The transcripts of the trial of Charles Taylor, former President of Liberia.
They captured them first before I went in search of my people.
Well, they captured me and I spent a week there. Up to four weeks.
Well, I took long there a little.
When we were in Kono?
Well we were in the middle of it, towards the end. That's when I went.
We were in Makeni in 1999. It was at that time that I started going in search of my people.
It took long, because I did not check it at the time because I was captured in the bush and I was there up to the time of after the war when I discovered my people.
At the time I spoke Kono.
Well, when she was explaining she interpreted - the interpreter interpreted in Kono.
She spoke English.
Yes, I speak Krio.
I speak Kono and Krio.
I don't understand.
I said when they were going to the mines it was the rebels who carried the guns when their workers, the civilians, were being taken to the mines.
It was the rebels who carried guns. Some, they have guns when I saw them going.
I used to see them together. Some with shakers and shovels as they went. We used to meet them - I used to meet them on the way when I was going in search of my brother.
I used to see the rebels with pickaxes because there was one place which they called Kaisambo. There was a population there. It's close to the main road. That was where they mined.
Well, I saw them going to the mines to mine. Sometimes in the morning, when I was going in search of my brother, I used to see them with their shakers and shovels and some civilians would be in front of them as they went to do that work.
At the time that I went in search of my brother, in Koidu, they were doing mining there when I went in search of my brother.
Yes.
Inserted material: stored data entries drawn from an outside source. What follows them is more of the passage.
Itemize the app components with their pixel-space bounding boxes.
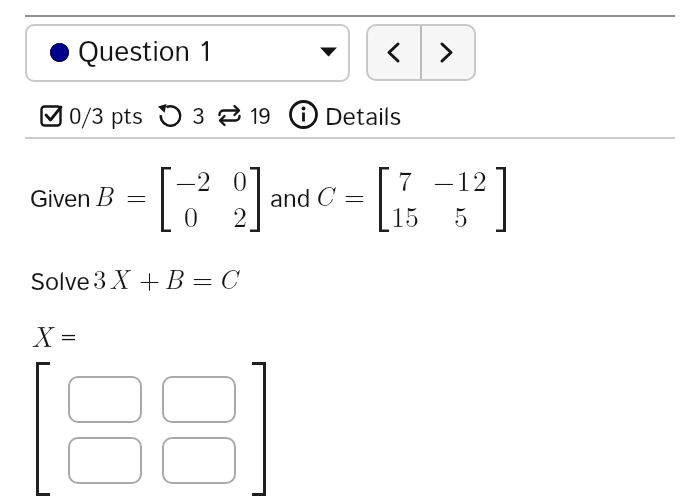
staticText: B xyxy=(94,176,114,214)
button[interactable] xyxy=(162,376,236,423)
staticText: 3 xyxy=(192,101,205,134)
staticText: −12 xyxy=(433,159,489,199)
staticText: B xyxy=(164,259,184,297)
staticText: C xyxy=(314,176,334,214)
staticText: Given xyxy=(30,182,91,218)
staticText: 0 xyxy=(184,195,199,235)
staticText: 0/3 pts xyxy=(69,101,143,134)
button[interactable]: Details xyxy=(289,100,399,130)
button[interactable] xyxy=(68,437,142,484)
staticText: 2 xyxy=(233,195,248,235)
staticText: 0 xyxy=(233,159,248,199)
staticText: and xyxy=(270,182,311,218)
staticText: 19 xyxy=(249,101,271,134)
button[interactable] xyxy=(68,376,142,423)
staticText: = xyxy=(192,259,214,297)
staticText: 15 xyxy=(391,195,420,235)
staticText: + xyxy=(139,259,161,297)
staticText: Question 1 xyxy=(78,33,211,73)
staticText: 3 xyxy=(93,259,107,297)
staticText: X xyxy=(109,259,130,297)
staticText: −2 xyxy=(175,159,211,199)
staticText: 7 xyxy=(398,159,413,199)
staticText: Solve xyxy=(30,265,91,301)
staticText: = xyxy=(126,176,148,214)
staticText: C xyxy=(218,259,238,297)
button[interactable] xyxy=(162,437,236,484)
staticText: 5 xyxy=(454,195,469,235)
staticText: = xyxy=(344,176,366,214)
button[interactable] xyxy=(366,24,420,81)
button[interactable] xyxy=(422,24,476,81)
staticText: = xyxy=(61,322,76,357)
button[interactable]: Question 1 xyxy=(25,24,350,82)
staticText: Details xyxy=(325,100,401,130)
staticText: X xyxy=(31,314,53,355)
At the time that that we were in Kissi Town that happened there.
Well, where we were, they only brought jamba there. I did not know whether they brought others, because we were many. I did not know whether they used to bring other things there. I can't tell.
They just used to bring the jamba in the evening.
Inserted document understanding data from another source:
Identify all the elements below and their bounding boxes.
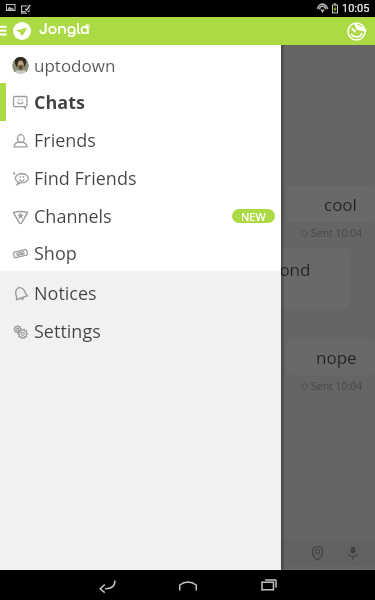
button[interactable]: Channels <box>0 197 281 235</box>
staticText: Jongla <box>39 22 90 38</box>
button[interactable]: Open navigation menu <box>0 17 11 45</box>
staticText: uptodown <box>34 54 116 77</box>
staticText: Friends <box>34 128 96 153</box>
button[interactable]: Shop <box>0 235 281 271</box>
staticText: Sent 10:04 <box>311 379 363 393</box>
staticText: Hi, please respond <box>186 258 326 281</box>
staticText: Find Friends <box>34 166 137 191</box>
button[interactable]: Home <box>168 570 208 600</box>
staticText: NEW <box>241 209 266 223</box>
button[interactable]: Recent apps <box>249 570 289 600</box>
button[interactable]: uptodown <box>0 47 281 83</box>
button[interactable]: Chats <box>0 83 281 121</box>
staticText: Notices <box>34 281 97 306</box>
button[interactable]: Jongla <box>13 22 31 40</box>
staticText: Sent 10:04 <box>311 226 363 240</box>
staticText: Channels <box>34 204 112 229</box>
button[interactable]: Notices <box>0 274 281 312</box>
staticText: 10:05 <box>342 2 370 15</box>
staticText: nope <box>316 346 357 369</box>
button[interactable]: Stickers <box>343 18 369 44</box>
staticText: Chats <box>34 90 85 115</box>
button[interactable]: Friends <box>0 121 281 159</box>
staticText: ® <box>85 23 90 30</box>
button[interactable]: Find Friends <box>0 159 281 197</box>
staticText: Shop <box>34 241 77 266</box>
staticText: cool <box>324 193 357 216</box>
button[interactable]: Back <box>87 570 127 600</box>
button[interactable]: Settings <box>0 312 281 350</box>
staticText: Settings <box>34 319 101 344</box>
I said I did not see them selling food. They only used to sell those things in the evenings.
No, I did not see those foods.
Yes, they were there.
Well, I did not know whether it was a long distance or not, but I knew that their base was there. Whether - they were not based there, they just used to come to sell where we were.
Well, I used to see them. I did not know which exact group they were.
Well, they used to come. Some would be in civilian clothing while others would be wearing military trousers and civilians clothes. That was how we saw them.
Yes. Some Liberians who were speaking Liberian English used to sell them there.
Well, there was food but it was rationed at a particular time.
Yes, nothing happened to me until I found my people.
Yes, because he used to advise me up to the time I found my people and nothing happened to me.
Yes, I went there.
Yes, he was a lieutenant but he's retired.
Well, I did not know that, whether they were fighting against him.
Yes, he said he was a ULIMO soldier.
Well, I asked him and he said before they were sent their separate ways they were all in ULIMO.
When, sometimes when we were discussing and when he was talking about their squad he mentioned his name once. He said he was one of their senior men. He said but the war sent them their separate ways. It was then that I heard his name.
Well, at the time when we were sitting down, he said those were their bosses. They were the ones who came. He said when the fighting started they went in disarray.
I used to hear his own name.
There were more than hundred.
Yes, there were many.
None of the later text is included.